Cosa deve spiegare? “Che doveva andare a Gerusalemme e soffrire molto”. Perché “doveva”? potremmo domandarci. Era per caso “la volontà di Dio”?! Parliamo tanto di “fare la volontà di Dio” e lui viene, invece, a sottomettersi alla nostra! Forse sbaglio, ma parliamo troppo della volontà di Dio, associandola spesso al male, alla sofferenza, all’ingiustizia, da subire ed accettare, piuttosto che associarla al bene, alla giustizia, all’amore, da desiderare e cercare! E così rischiamo di maltrattarla, deturpandola.
Gesù doveva andare a Gerusalemme, “la città che uccide i profeti”, perché aveva deciso di andare fino in fondo nella sua solidarietà totale con la nostra umanità! Si tratta del dovere dell’amore!

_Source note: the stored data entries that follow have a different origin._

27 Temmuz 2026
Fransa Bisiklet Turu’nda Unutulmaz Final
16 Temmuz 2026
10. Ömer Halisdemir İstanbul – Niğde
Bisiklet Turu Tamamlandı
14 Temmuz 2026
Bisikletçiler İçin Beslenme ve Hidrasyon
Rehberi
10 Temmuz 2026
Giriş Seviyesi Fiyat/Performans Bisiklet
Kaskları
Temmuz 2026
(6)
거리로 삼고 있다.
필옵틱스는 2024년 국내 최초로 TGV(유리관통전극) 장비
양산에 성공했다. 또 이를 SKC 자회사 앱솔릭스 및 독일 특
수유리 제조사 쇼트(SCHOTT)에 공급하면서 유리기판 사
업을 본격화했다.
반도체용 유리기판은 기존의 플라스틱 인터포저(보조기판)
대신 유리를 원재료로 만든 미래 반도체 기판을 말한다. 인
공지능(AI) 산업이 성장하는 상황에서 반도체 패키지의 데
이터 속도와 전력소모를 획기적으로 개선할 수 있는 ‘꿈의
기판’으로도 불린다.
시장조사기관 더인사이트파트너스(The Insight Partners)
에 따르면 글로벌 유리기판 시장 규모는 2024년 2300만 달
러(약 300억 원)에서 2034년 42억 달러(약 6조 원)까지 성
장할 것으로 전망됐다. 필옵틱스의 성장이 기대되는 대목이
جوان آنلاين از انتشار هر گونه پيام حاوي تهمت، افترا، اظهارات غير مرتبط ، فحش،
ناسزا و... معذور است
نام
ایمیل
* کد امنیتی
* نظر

In conclusione, Gesù vuole spiegare che lui non è il genere di Messia che tutti si attendono: un messia-re che dovrebbe “ristorare il regno di Israele” (Atti 1,6); un messia-giudice che dovrebbe giudicare gli empi (Matteo 3,12). Il suo messianismo è quello del Servitore sofferente profetizzato da Isaia 53, giudicato e condannato dalle autorità politiche e religiose. Ecco perché questo annuncio semina lo scompiglio tra i suoi discepoli. E tra noi pure, ammettiamolo! Da qui la reazione di Pietro a nome dei discepoli e a nome nostro!

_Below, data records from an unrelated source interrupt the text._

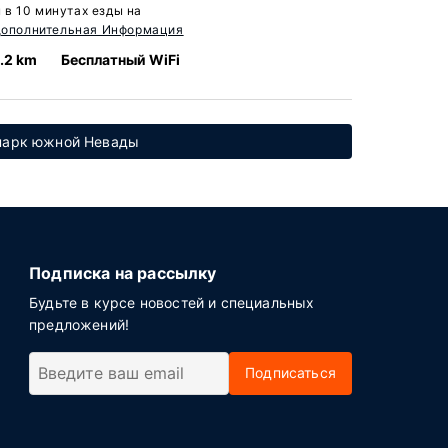
в 10 минутах езды на
ополнительная Информация
.2 km
Бесплатный WiFi
опарк южной Невады
Подписка на рассылку
Будьте в курсе новостей и специальных
предложений!
Подписаться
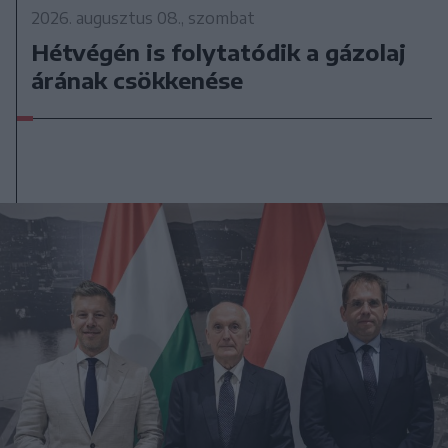
2026. augusztus 08., szombat
Hétvégén is folytatódik a gázolaj
árának csökkenése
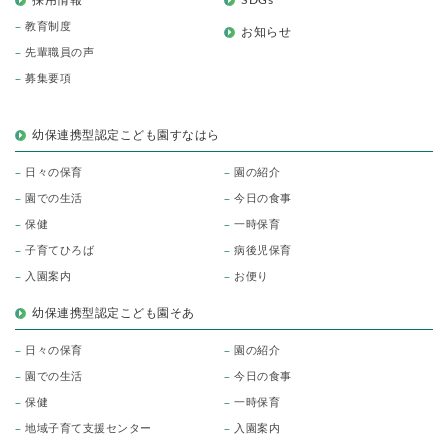
採用情報
SDGs
教育制度
お知らせ
先輩職員の声
募集要項
幼保連携型認定こども園すなはら
日々の保育
園の紹介
園での生活
今日の食事
保健
一時保育
子育てひろば
病後児保育
入園案内
お便り
幼保連携型認定こども園そあ
日々の保育
園の紹介
園での生活
今日の食事
保健
一時保育
地域子育て支援センター
入園案内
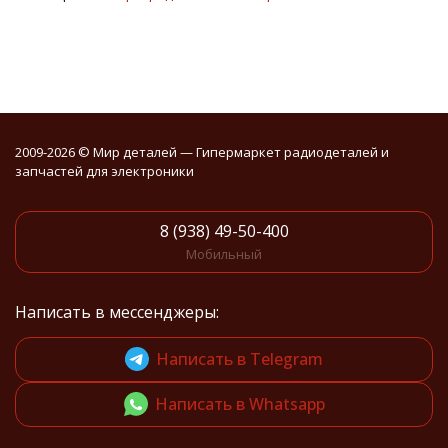
2009-2026 © Мир деталей — Гипермаркет радиодеталей и
запчастей для электроники
8 (938) 49-50-400
Мобильный
Написать в мессенджеры:
Написать в Telegram
Написать в Whatsapp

3. Chi ci abita: Dio o satana?

Pietro lo prese in disparte e si mise a rimproverarlo!”. “No, non dire tali cose, questo non potrà capitarti mai! Tu sei il Messia, il Figlio di Dio!” La reazione di Gesù è durissima, perfino sproporzionata ed ingiusta, direi. “Va’ dietro a me, satana!”. E così il povero Pietro precipita dalle altezze della rivelazione dal cielo alle profondità dell’abisso! Diciamolo pure, Pietro ne ha avuto di coraggio! Il coraggio che manca a noi, purtroppo, che preferiamo tenerci dentro quello che pensiamo davvero, per non essere sgridati come è stato lui. E così il nostro “satana” rimane ben nascosto dentro di noi, dietro la bella facciata del perbenismo e delle nostre “pratiche di pietà”.

4. Gesù prende le distanze!

Quello che più m’impressiona nella reazione di Gesù, oltre la durezza, è le distanze che lui sembra prendere dai suoi: “Se qualcuno vuole venire dietro a me…”. Non dice: “se volete venire…”, ma usa un linguaggio impersonale, come se fosse disposto perfino a congedarli. Un po’ come in quella drammatica diserzione, dopo il discorso a Cafarnao: “volete andarvene anche voi?” (Giovanni 6,67). Questo modo duro avrà ferito profondamente il cuore dei discepoli. Anche il nostro, direi. Pensandoci bene, Gesù sarebbe pronto a fare lo stesso anche con noi, oggi. Lui non è uno che ci correrebbe dietro per convincerci a rimanere, magari scendendo a compromessi! Sì, lui è il Buon Pastore che ama e ci tiene alle sue pecorelle, ma si rifiuta di violare la loro libertà. Patti chiari, amicizia lunga!
Come non fare nostro allora lo sfogo del profeta Geremia?!: “Mi hai sedotto, Signore, e io mi sono lasciato sedurre… Mi dicevo: «Non penserò più a lui, non parlerò più nel suo nome!». Ma nel mio cuore c’era come un fuoco ardente… mi sforzavo di contenerlo, ma non potevo.” (Prima lettura, Geremia 20,7-9)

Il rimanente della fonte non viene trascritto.